June 23, 2026

Build a voice agent without Pipecat or LiveKit

Do you really need Pipecat or LiveKit to build a voice agent? Often not. Here's the framework-free architecture — one WebSocket for STT, LLM, and TTS, telephony included.

Kelsey Foster

Growth

Voice Agent API

AI voice agents

Reviewed by

Table of contents

[Visible on live site]

If you've started building a voice agent in the last year, you've hit this question fast: do I need Pipecat or LiveKit?

The internet says yes. Every tutorial reaches for an orchestration framework before it writes a line of agent logic. And for good reason — those frameworks are genuinely excellent, and AssemblyAI ships drop-in plugins for both. If you're already running one, keep running it.

But "do I need a framework" is the wrong first question. The real question is: what moves the audio, and what wires the pipeline together? Answer those two and the framework question answers itself. A lot of the time, the honest answer is: you don't need one.
This post is an architecture overview of the framework-free path. We'll cover the four things people actually mean when they ask about going without Pipecat or LiveKit:

What a voice pipeline framework actually does for you (and what it costs).
The transport question everyone conflates — SIP vs. WebSocket.
Connecting a phone number with Twilio.
Whether the framework-free architecture holds up at enterprise scale.

Let's start with what you'd be removing.

What a framework actually does for you

A voice agent has to do a few things in a tight loop, every few hundred milliseconds: turn speech into text, decide what to say, turn that back into speech, and move audio in and out — while handling interruptions when the caller talks over the bot.

Historically, each of those was a different vendor. Speech-to-text from one provider, an LLM from another, text-to-speech from a third. Something has to sit in the middle and conduct: route partial transcripts to the LLM, stream the LLM's tokens to the TTS engine, manage turn-taking, and handle barge-in. That conductor is what Pipecat and LiveKit Agents give you, plus a transport layer to get audio to and from the user.

That's real work, and the frameworks do it well. The thing is, it's only necessary work if your pipeline is actually a multi-vendor pipeline.

Here's the cost side, because it's easy to miss when you're following a quickstart. A framework is another dependency in your stack — one more thing to deploy, version, monitor, and reason about when something goes wrong at 2am. You're still wiring three model vendors together, so you still own three sets of API keys, three billing relationships, three failure modes, and three latency budgets that stack. The framework hides that complexity. It doesn't remove it.

So the question becomes: what if the pipeline weren't multi-vendor?

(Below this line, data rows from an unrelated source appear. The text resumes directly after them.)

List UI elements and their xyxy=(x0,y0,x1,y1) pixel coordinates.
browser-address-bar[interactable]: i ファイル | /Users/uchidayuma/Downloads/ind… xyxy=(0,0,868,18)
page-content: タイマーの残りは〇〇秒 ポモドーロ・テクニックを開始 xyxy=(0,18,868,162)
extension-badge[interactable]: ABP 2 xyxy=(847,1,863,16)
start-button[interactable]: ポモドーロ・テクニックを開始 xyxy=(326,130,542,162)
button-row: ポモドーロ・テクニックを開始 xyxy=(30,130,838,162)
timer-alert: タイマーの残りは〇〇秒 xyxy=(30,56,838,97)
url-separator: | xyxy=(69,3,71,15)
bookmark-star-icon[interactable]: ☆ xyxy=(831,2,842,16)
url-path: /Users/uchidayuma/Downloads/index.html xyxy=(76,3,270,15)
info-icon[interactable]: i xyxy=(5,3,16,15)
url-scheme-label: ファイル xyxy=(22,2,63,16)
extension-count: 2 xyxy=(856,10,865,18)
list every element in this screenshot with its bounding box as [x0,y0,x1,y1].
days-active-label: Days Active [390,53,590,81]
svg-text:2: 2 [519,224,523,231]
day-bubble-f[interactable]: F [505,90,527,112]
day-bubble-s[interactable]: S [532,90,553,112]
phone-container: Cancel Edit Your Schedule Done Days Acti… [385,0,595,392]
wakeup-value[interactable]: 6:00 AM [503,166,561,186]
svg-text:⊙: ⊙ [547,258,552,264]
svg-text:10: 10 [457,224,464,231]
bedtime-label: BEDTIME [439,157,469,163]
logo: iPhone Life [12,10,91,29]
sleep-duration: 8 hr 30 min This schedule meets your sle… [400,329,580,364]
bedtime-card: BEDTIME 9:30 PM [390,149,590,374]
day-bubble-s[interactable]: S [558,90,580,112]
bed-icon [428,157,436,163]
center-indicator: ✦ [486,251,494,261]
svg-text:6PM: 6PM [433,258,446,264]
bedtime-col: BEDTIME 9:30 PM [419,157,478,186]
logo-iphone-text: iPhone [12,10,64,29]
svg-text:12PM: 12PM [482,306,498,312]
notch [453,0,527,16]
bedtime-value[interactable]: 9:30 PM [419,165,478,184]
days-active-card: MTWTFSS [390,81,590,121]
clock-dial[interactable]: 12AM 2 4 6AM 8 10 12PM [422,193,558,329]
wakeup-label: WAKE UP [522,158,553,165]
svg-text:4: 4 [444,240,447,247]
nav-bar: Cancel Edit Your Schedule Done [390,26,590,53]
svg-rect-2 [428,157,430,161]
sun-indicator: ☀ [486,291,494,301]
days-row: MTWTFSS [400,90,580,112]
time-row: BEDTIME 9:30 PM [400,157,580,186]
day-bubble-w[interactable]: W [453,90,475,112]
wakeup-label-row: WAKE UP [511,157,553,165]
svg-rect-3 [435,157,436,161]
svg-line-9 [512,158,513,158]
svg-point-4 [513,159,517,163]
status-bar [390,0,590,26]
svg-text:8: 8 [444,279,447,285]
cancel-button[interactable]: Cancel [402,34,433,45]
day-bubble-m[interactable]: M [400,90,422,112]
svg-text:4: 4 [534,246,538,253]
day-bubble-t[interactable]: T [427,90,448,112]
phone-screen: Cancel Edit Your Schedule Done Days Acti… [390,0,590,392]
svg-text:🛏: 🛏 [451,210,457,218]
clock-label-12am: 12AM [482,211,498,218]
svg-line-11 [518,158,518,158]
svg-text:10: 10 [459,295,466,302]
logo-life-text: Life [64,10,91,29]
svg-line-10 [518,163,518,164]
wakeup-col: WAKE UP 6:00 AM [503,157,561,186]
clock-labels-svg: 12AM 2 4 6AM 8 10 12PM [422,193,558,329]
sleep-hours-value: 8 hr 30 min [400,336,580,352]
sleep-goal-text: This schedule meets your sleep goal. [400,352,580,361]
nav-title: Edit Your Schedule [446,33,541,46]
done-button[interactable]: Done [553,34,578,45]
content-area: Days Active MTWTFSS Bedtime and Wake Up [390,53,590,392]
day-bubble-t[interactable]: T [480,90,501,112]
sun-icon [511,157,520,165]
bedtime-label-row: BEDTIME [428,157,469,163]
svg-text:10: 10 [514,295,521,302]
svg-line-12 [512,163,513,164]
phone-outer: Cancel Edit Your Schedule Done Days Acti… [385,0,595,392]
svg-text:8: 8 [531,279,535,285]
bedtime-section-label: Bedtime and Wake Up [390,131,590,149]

The architecture without a framework

Here's the shift. AssemblyAI's Voice Agent API collapses speech-to-text, the LLM, and text-to-speech into a single WebSocket connection. You stream audio in, you get audio out. Turn detection, interruption handling, and tool calling happen inside that one connection.

When the whole pipeline lives behind one API, there's nothing left to orchestrate. Your "conductor" becomes a single open socket.
Compare the two topologies.

With a framework (cascading, multi-vendor):

    ┌──────────── your orchestration framework ────────────┐  

Caller ─▶│  transport ─▶ STT vendor ─▶ LLM vendor ─▶ TTS vendor │─▶ Caller
└──────────────────────────────────────────────────────┘
(you deploy, scale, and monitor this whole box)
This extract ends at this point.